Unless you have a completely open and inflated P.C., it has no sense talking about any drag force, so, the drag forces reported for very small delays, unless you have a circular spring loaded P.C. fully open and inflated and very far from your burble, are just mathematical numbers, with no meaning.

One thing is for sure: if you have both a 48” fully open and inflated and a 28” fully open and inflated, at any given delay for which such a condition holds true, it is true that drag force of 48” is 3 times the drag force of 28”.

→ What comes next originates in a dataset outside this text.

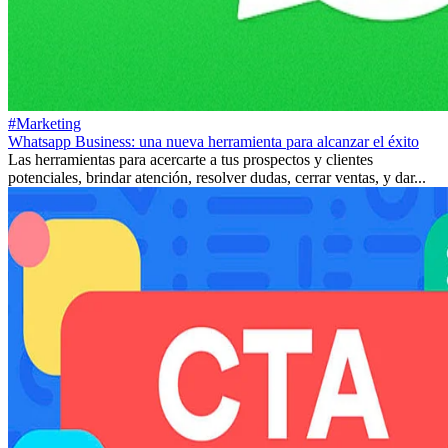
#Marketing
Whatsapp Business: una nueva herramienta para alcanzar el éxito
Las herramientas para acercarte a tus prospectos y clientes
potenciales, brindar atención, resolver dudas, cerrar ventas, y dar...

So, if you have a fully open and inflated P.C., look at the table and read the relevant drag force (still the “diminishing factor” remaing pending…); if you have a P.C. still not inflated, you do not have a P.C., above your head you have only scrap fabric hanging around your burble.

Of course, experimental results would help the thread, probably generating a “diminishing factor” of 2 or so; still I think it holds the truth of above table if read in a “relative” way.

Blue skies

Andrea Checchia

Many years ago I did some really fun pilot chute tests with the guys from the Relative Workshop in Deland. It was around 1979 or 80 and the emphasis was on less pack volumne and ease of manufacture. One of the most curious things we discovered were some pilot chutes made entirely of 1.1 rip-stop that had patterns of holes cut in the lower surface to allow for inflation. There were several different shapes including round, square and octagonal. These different itterations were amazingly strong pulling, far stronger than comparable ones with mesh. They were really tiny and easy to make. Their fatal flaw was they wouldn't inflate worth a damn. Once they did though watch out... the snatch force was higher than anything we'd previously used. Many of the experimental models never made it further than out the back of a pick-up truck.

There were a lot of figures taken with the fish scale but I wouldn't think any have survived as a retrieveable document.